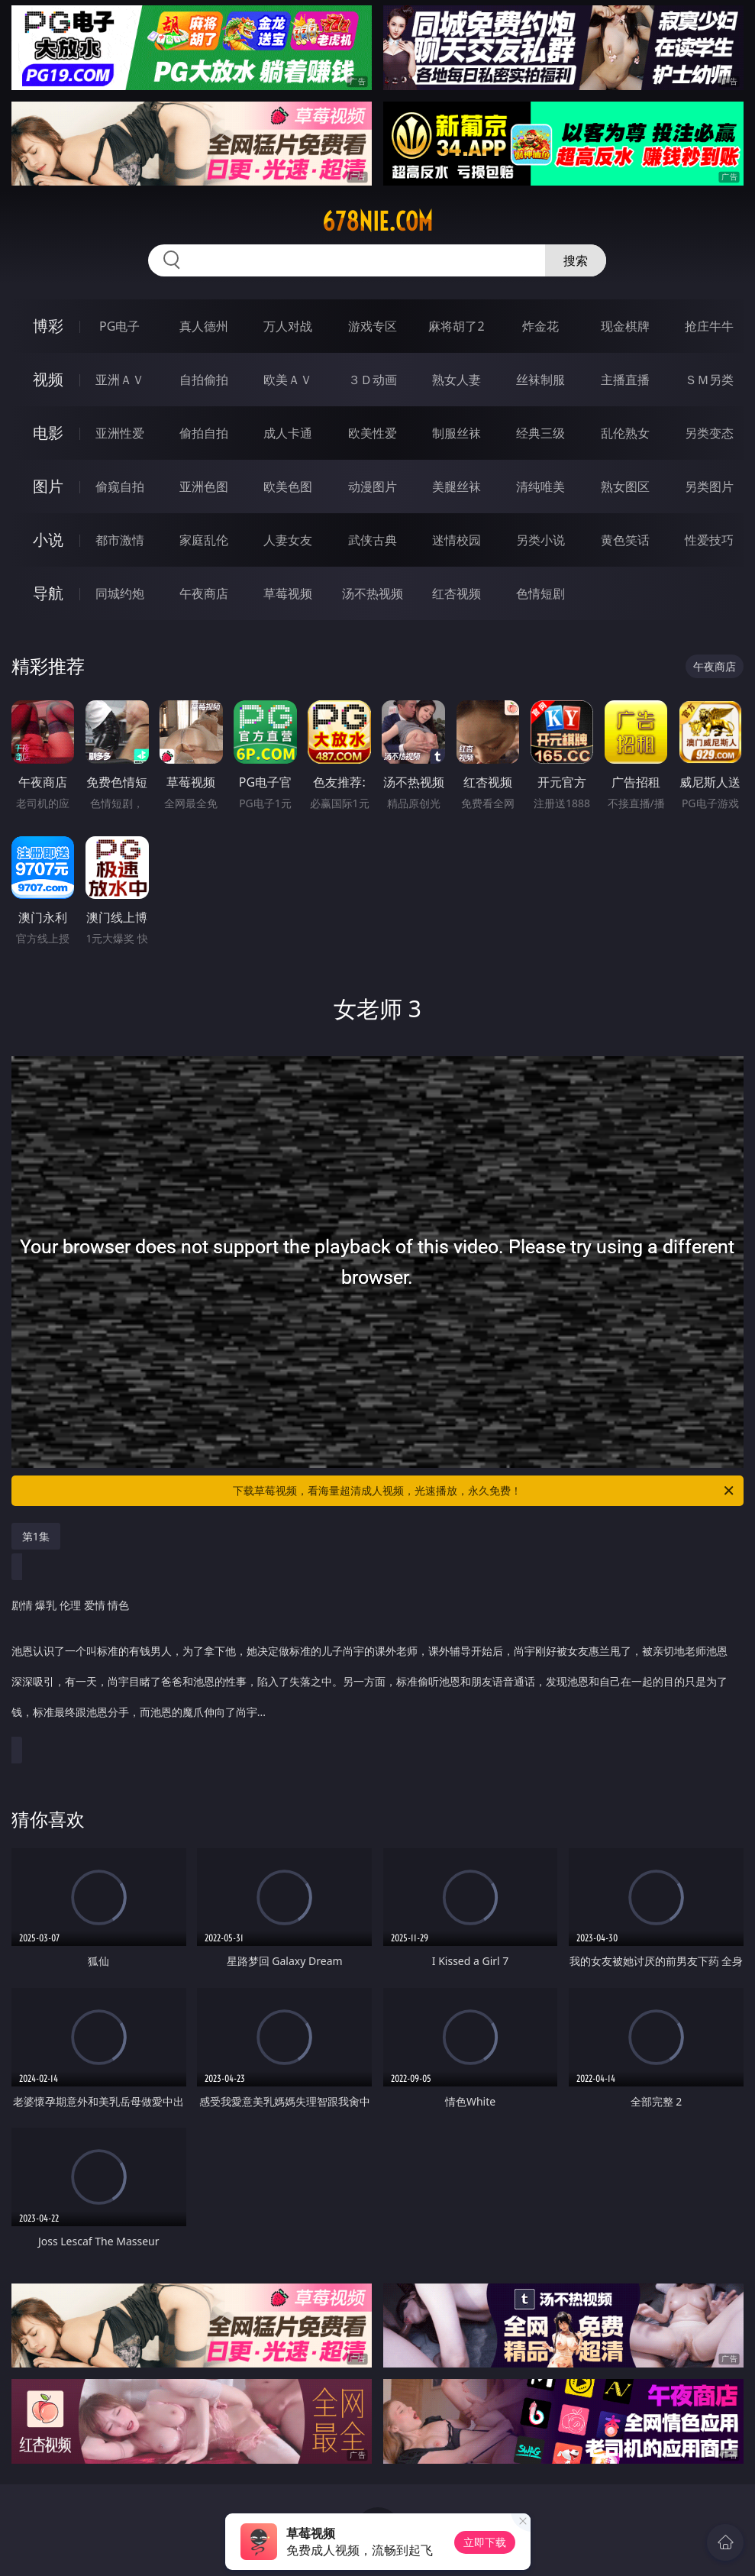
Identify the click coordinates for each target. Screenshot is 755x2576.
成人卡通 (287, 433)
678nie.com (377, 221)
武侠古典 (372, 540)
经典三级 (540, 433)
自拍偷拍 (203, 379)
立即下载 (484, 2542)
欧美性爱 (372, 433)
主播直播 (625, 379)
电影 (48, 432)
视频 (48, 379)
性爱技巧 (709, 540)
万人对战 (287, 326)
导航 (48, 593)
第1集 (36, 1536)
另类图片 (709, 486)
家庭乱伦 (203, 540)
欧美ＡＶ (287, 379)
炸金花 (540, 326)
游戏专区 (372, 326)
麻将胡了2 (456, 326)
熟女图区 (625, 486)
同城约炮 (119, 593)
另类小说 (540, 540)
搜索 (575, 260)
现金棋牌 (625, 326)
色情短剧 (540, 593)
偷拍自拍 (203, 433)
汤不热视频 (372, 593)
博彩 (48, 325)
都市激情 (119, 540)
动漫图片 (372, 486)
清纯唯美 (540, 486)
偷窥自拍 (119, 486)
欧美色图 (287, 486)
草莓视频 (287, 593)
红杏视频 (456, 593)
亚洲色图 (203, 486)
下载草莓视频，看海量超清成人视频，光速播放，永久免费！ (484, 1491)
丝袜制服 (540, 379)
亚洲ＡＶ (119, 379)
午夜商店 (203, 593)
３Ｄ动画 (372, 379)
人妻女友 (287, 540)
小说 (48, 539)
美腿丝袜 (456, 486)
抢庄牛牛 (709, 326)
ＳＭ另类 (709, 379)
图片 (48, 486)
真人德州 (203, 326)
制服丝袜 (456, 433)
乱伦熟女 (625, 433)
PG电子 (119, 326)
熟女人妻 (456, 379)
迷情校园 (456, 540)
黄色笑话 (625, 540)
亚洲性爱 (119, 433)
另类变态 (709, 433)
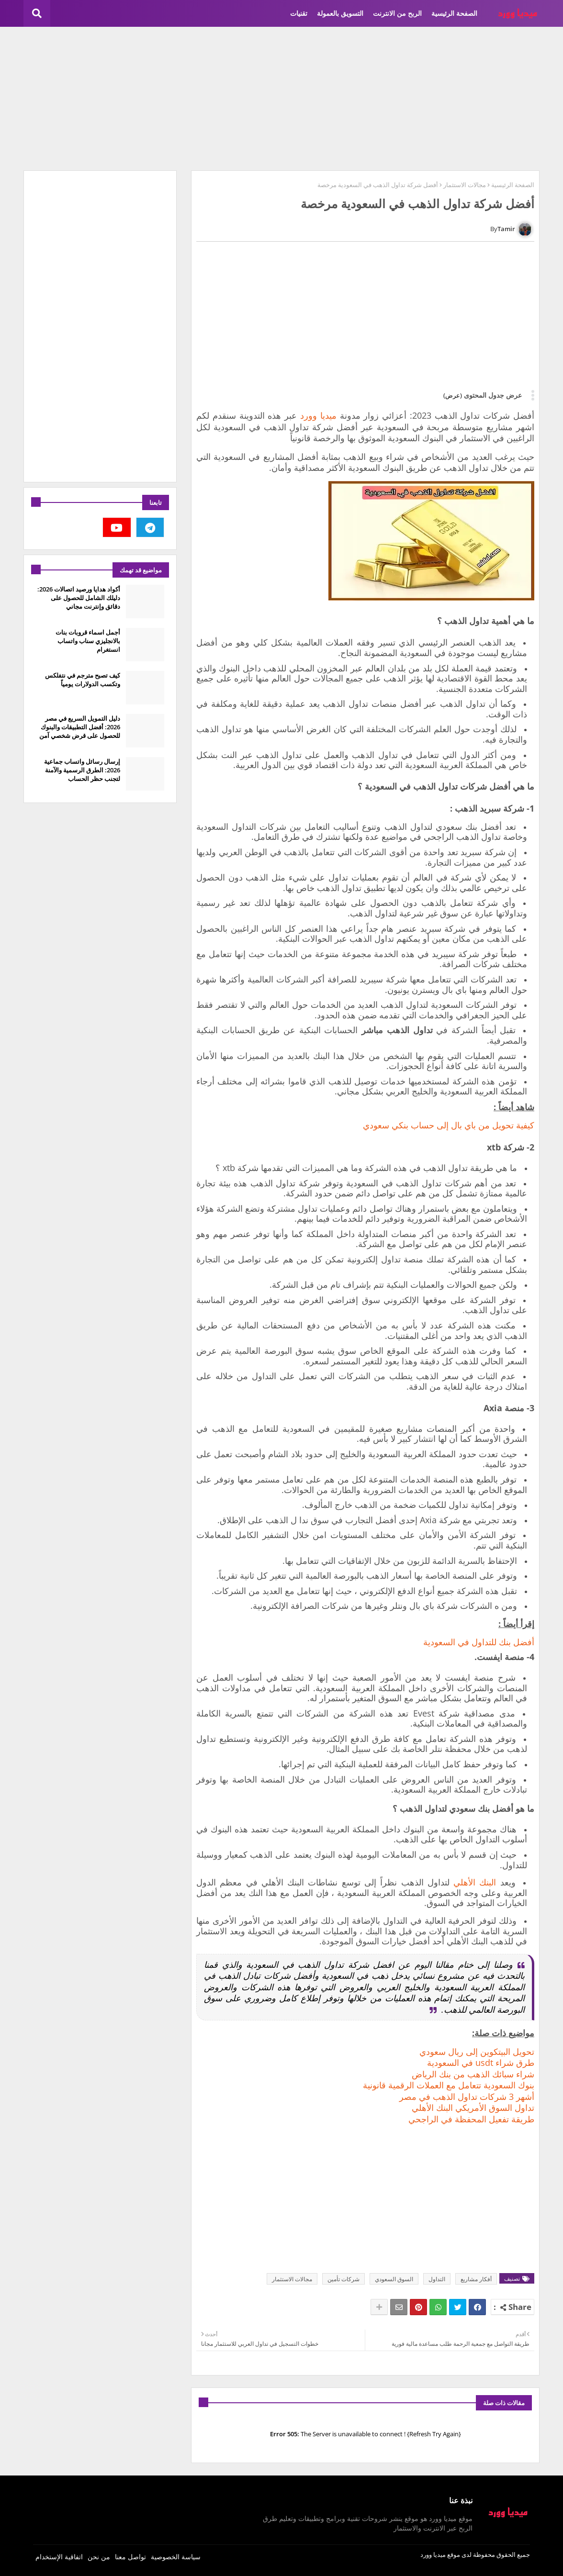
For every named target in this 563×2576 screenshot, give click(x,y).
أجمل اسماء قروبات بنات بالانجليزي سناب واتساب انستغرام (88, 641)
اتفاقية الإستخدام (59, 2556)
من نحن (99, 2556)
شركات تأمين (343, 2279)
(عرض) (452, 395)
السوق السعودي (394, 2279)
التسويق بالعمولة (340, 13)
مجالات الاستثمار (464, 184)
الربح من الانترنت (397, 13)
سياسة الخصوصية (176, 2556)
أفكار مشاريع (476, 2279)
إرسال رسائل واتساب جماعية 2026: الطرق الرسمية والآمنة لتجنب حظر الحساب (82, 770)
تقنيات (298, 13)
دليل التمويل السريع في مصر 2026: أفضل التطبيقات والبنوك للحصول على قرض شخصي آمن (79, 727)
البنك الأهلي (474, 1882)
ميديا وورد (318, 415)
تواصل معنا (130, 2556)
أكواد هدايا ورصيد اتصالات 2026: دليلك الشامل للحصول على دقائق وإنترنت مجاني (78, 598)
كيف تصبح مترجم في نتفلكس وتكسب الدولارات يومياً (82, 679)
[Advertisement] (281, 99)
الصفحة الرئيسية (454, 13)
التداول (436, 2279)
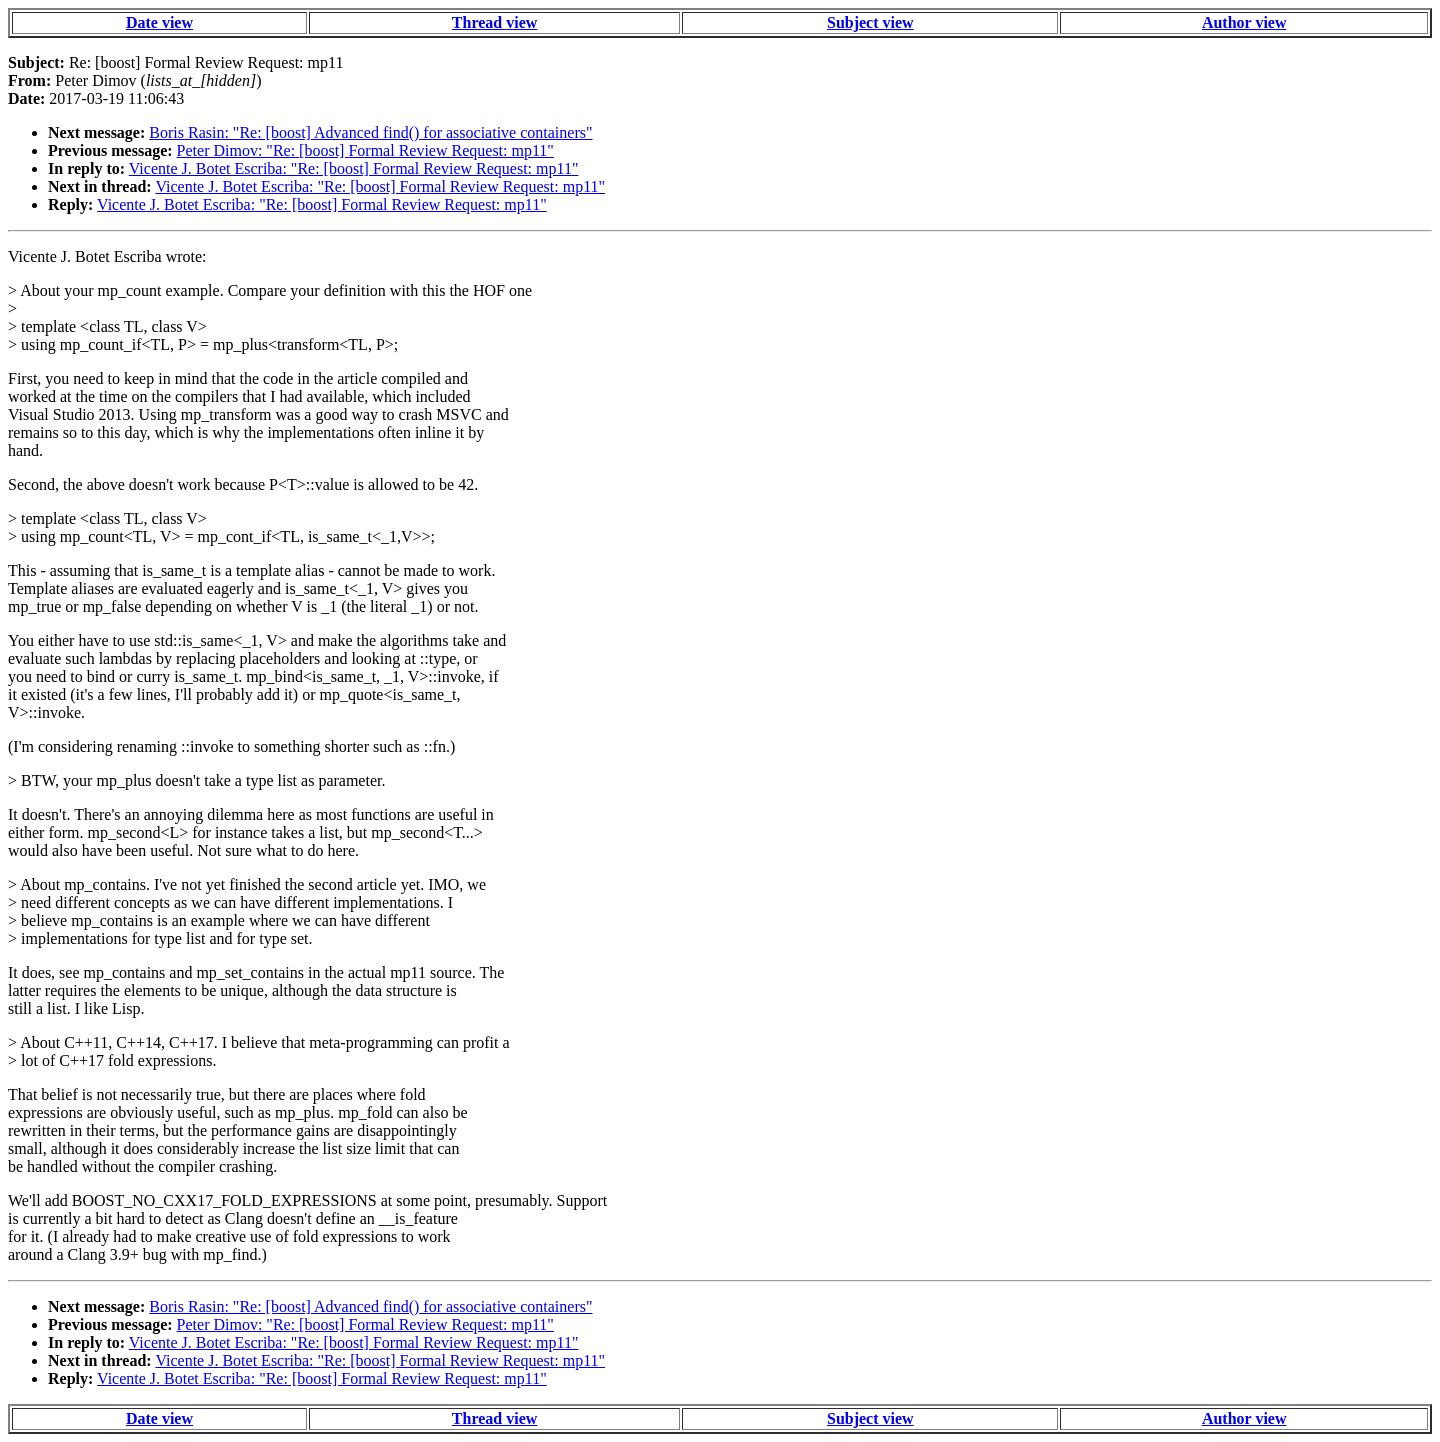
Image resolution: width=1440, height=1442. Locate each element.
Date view (159, 22)
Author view (1244, 22)
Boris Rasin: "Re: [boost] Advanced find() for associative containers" (370, 132)
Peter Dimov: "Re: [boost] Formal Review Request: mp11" (365, 150)
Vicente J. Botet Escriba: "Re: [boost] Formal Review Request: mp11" (354, 168)
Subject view (870, 22)
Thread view (494, 22)
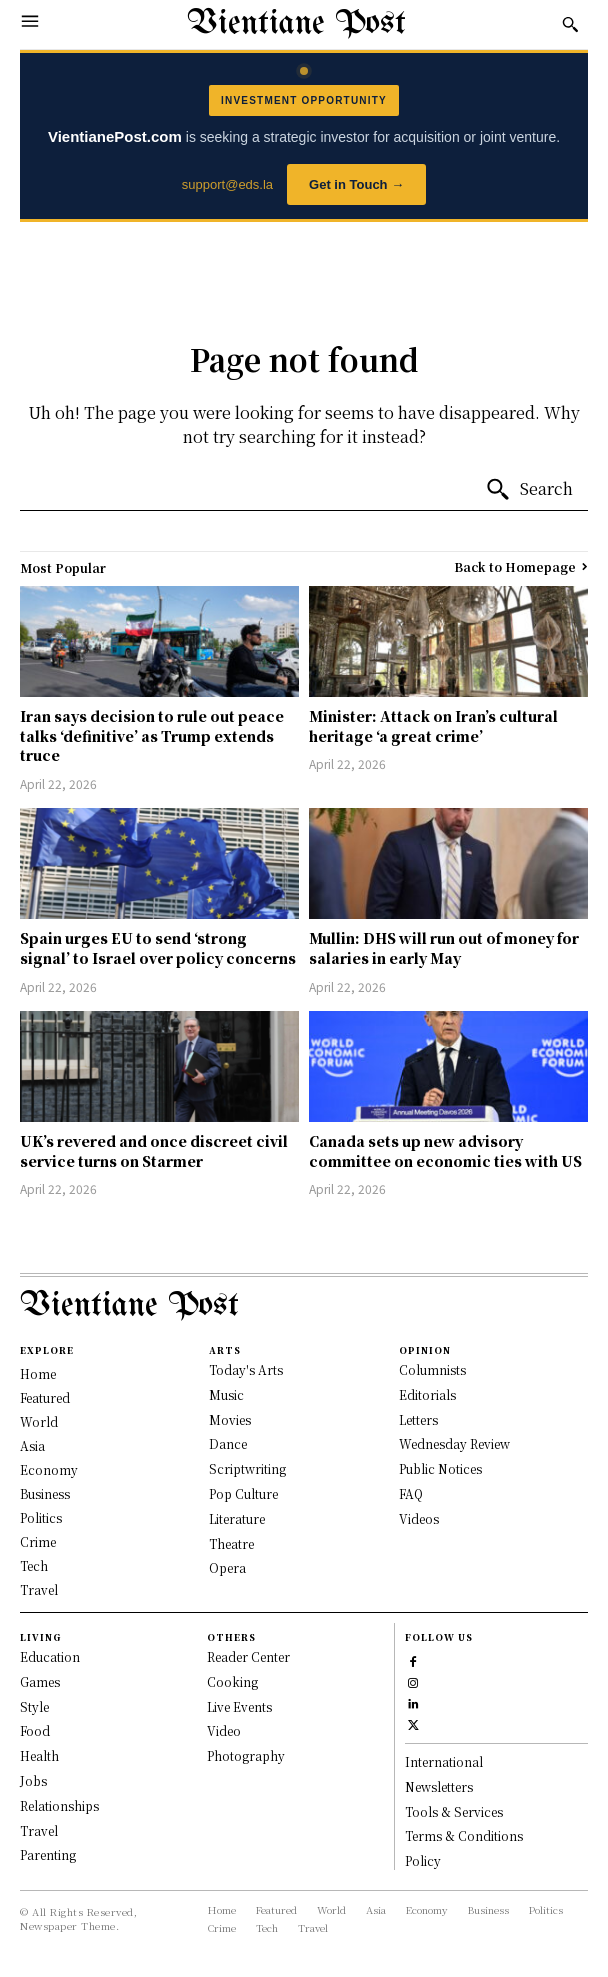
* * *
§ **Exercise**:
Search the records for the string "للحصول" and, wherever a line contains it, please copy that line.

§ **Response below**:
دليل التمويل السريع في مصر 2026: أفضل التطبيقات والبنوك للحصول على قرض شخصي آمن (79, 727)
أكواد هدايا ورصيد اتصالات 2026: دليلك الشامل للحصول على دقائق وإنترنت مجاني (78, 598)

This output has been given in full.